John Haxby john.haxby at oracle.com
Tue Sep 2 02:31:26 PDT 2014


On 02/09/14 09:42, Colin Guthrie wrote:
> Kay Sievers wrote on 02/09/14 09:27:
>> On Tue, Sep 2, 2014 at 10:01 AM, John Haxby <john.haxby at oracle.com> wrote:
>>>
>>> On 2 Sep 2014, at 06:55, Kay Sievers <kay at vrfy.org> wrote:
>>>
>>>> On Tue, Sep 2, 2014 at 5:22 AM, Zhenzhong Duan
>>>> <zhenzhong.duan at oracle.com> wrote:
>>>>> Cpu doesn't get online automaticly after hotplug when we test guest cpu
>>>>> add/remove in xen env.
>>>>>
>>>>> I don't have an baremetal env to test this, but I think it's same.
>>>>>
>>>>> The rule is missed in systemd but exist in legacy udev.
>>>>
>>>> Udev is not a mechanism to establish an unconditional loop from the
>>>> kernel back to the kernel.
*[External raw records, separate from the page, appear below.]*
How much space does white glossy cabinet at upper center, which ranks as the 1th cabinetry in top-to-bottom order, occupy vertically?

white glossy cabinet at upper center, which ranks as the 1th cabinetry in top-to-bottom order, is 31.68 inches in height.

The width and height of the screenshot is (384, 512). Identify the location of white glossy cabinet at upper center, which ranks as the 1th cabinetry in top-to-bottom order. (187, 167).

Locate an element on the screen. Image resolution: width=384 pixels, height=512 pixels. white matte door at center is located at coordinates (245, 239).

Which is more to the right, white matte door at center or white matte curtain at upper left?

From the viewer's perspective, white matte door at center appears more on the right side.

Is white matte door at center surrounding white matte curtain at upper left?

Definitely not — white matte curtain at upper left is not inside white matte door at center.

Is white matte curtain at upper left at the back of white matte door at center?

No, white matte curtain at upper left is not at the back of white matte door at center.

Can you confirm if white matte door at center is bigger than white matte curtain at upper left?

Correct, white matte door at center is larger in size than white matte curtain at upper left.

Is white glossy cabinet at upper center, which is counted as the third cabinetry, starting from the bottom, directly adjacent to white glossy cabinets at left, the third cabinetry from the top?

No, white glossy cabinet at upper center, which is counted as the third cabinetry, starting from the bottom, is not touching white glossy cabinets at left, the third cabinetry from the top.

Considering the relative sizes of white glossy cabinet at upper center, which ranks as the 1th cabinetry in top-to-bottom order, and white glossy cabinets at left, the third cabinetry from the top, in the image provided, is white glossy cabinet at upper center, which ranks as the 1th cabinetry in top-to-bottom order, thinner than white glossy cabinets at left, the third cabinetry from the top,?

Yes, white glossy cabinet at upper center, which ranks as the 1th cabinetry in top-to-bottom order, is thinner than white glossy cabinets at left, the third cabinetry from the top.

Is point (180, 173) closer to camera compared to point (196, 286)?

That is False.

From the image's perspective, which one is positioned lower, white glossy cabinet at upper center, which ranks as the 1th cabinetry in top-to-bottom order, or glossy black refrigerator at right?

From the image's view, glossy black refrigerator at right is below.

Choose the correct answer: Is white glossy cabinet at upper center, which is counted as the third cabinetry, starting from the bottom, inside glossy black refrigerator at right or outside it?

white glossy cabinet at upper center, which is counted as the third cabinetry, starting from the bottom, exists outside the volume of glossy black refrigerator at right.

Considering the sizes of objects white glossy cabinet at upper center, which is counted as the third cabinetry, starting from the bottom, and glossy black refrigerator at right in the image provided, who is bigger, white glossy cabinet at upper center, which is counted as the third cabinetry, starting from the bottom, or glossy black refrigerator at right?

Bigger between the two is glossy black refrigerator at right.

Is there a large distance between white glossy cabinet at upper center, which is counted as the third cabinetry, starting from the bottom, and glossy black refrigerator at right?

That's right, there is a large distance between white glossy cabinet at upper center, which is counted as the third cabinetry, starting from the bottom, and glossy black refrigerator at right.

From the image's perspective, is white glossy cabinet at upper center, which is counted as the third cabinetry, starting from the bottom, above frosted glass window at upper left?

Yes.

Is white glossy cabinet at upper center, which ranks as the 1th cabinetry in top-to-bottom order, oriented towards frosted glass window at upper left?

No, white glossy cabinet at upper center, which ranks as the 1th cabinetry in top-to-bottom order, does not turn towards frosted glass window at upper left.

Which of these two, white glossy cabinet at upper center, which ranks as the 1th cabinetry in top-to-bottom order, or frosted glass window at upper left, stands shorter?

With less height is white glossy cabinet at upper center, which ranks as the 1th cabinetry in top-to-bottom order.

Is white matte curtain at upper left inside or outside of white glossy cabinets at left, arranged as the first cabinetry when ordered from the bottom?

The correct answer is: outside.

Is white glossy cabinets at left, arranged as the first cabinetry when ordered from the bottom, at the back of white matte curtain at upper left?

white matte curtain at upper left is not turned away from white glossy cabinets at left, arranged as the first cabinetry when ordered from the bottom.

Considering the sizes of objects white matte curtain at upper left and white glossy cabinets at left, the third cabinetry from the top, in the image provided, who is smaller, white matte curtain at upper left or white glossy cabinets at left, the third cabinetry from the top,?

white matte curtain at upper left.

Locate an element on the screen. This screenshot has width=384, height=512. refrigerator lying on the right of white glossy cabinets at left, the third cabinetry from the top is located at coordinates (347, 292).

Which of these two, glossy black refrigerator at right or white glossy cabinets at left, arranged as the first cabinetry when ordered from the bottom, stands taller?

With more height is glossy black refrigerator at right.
Such rule makes no sense and we never
>>>> shipped that and will not ship it upstream now.
>>>>
>>>> If a device should be unconditionally change its state, the kernel
>>>> should just do that on its own, and not rely on userspace to do that.
>>>
>>>
>>> Kay,
>>>
>>> I’m curious.   Are you thinking of 40-redhat.rules in the RHEL6 udev as not being part of the legacy distribution?
>>>
>>> Should there be a rule that uses a systemd target to hot-add CPUs to provide the conditional aspect that’s needed?  Am I right in thinking that this is as simple as turning the old redhat rule into something like
>>>
>>> ACTION==“add” KERNEL==“cpu[0-9]*” TAG+=“systemd” ENV{SYSTEMD_WANTS}+=“cpuadd.service”
>>>
>>> And the corresponding service’s ExecStart is what actually puts the CPU on line?
>>>
>>> Sorry for the questions, I’m still trying to find the time to get to grips with systemd — that’s a poor excuse for something that’s been around for some considerable time I know, but be kind to me :)
>>
>> No, that is the same, just even more complicated. Establishing
>> unconditional loops from the kernel trough userspace back to the
>> kernel are wrong and pointless. If the CPU should always be onlined
>> with that event, please change the kernel to do that on its own, and
>> do not hook up userspace to do that.
> 
> Does that not depend on what cpuadd.service actually does? (and I'm
> guessing it should probably be cpuadd@$name.service" or something
> appropriate to identify the single CPU in question).
> 
> If there is some kind of conditional logic in the service (perhaps
> checking current system load before deciding if it's needed) then I
> presume this is something legitimate and valid?
> 
> It's just the fact that there is currently no logic at all involved
> currently that makes this pointless and something the kernel could do on
> it's own.

That's what I thought.  I have no idea what the policy for deciding
whether a cpu should be brought on line might be: it could be as simple
as limiting the maximum number of CPUs or it could be as complicated as
only allowing prime numbered CPUs on Wednesday(*).  The default
/lib/systemd/system/cpuadd*.service would implement the policy "if it's
there we want it" and someone needing something more complex can
override it with /etc/systemd/system/cpuadd*.service.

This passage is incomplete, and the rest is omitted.